Machine Learning & Impervious Surfaces: Where GIS Technology Meets the Road

Nov. 23, 2021

Impervious surface mapping using machine learning is aiding storm water utilities and administrators 


About the author:

Brian Stevens, CP & GISP, is Geospatial market director and vice president of Woolpert

Geospatial technologies enable local governments to build virtual maps of their cities and counties for a wide range of applications, including economic development, roadway safety and improvements and managing storm water utilities. As a result, high-resolution lidar data and orthoimagery have become increasingly important. They are being integrated with geographic information systems (GIS) and machine learning capabilities to help governments improve efficiencies and solve problems.

Impervious surface mapping enables a city to update its equivalent residential unit (ERU) database, which is used to determine how much to charge customers for a storm water utility. In Toledo,Ohio, for example, single-family and residential duplex properties are considered one ERU and are charged a flat rate. Commercial and industrial properties in the city are charged the same rate, but the number of ERUs per commercial site may be higher based on the total amount of impervious surface, which includes pavement, rooftops, buildings and any surface that prevents the natural filtration of storm water into the earth. 
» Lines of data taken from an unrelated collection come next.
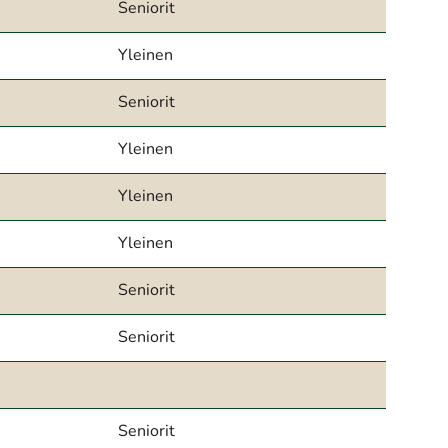
Seniorit
Yleinen
Seniorit
Yleinen
Yleinen
Yleinen
Seniorit
Seniorit
Seniorit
Toledo’s storm water utility was created in 2000, and the original GIS data was compiled by interns. That GIS data was manually updated and edited over time, leading to human error and data inconsistencies. In 2015, Toledo contracted with Woolpert to acquire aerial imagery and lidar data to perform impervious surface mapping. Aerial imagery was collected in 2017 and the evaluation of that data began in February 2019. 

Lorie Haslinger, senior professional engineer for Toledo, said this mapping provides a more consistent and accurate measurement of the city’s impervious surfaces to produce more precise and defensible storm water utility data.

“The goal of this project is to ensure fair, accurate and consistent billing for property owners,” Haslinger said. “The city previously only measured the impervious surfaces of non-residential customers and did not measure surfaces such as gravel or stone. This project will measure that data. I anticipate that this will lead to internal discussions on how the storm water rate is calculated and will give the city a better representation of the amount and types of impervious surfaces we have.”

The Glass City

The city of Toledo is spread out across approximately 80 square miles on the western edge of Lake Erie in Lucas County, Ohio. A busy port city with a population of about 273,000, Toledo is the fourth most populous city in Ohio. Toledo is bisected by the Maumee River, which empties into Lake Erie and is the city’s primary water source. There is significant commercial boat traffic through Toledo, which is considered the fifth busiest port city among the Great Lakes. It was once considered the glass capital of the world, earning the nickname “The Glass City,” and still maintains strong industrial roots. 

Like many other medium-to-large cities, managing storm water runoff is both a priority and challenge for Toledo. The city maintains approximately 986 miles of storm sewers and 64 miles of drainage ditches. A highly developed city, Toledo features older neighborhoods with combined sewer areas and homes built near streams and filled-in natural floodplains. Haslinger said the area has seen a nearly 20% increase in rainfall in recent decades, and some homes are vulnerable to sewage backups in basements during large rain events.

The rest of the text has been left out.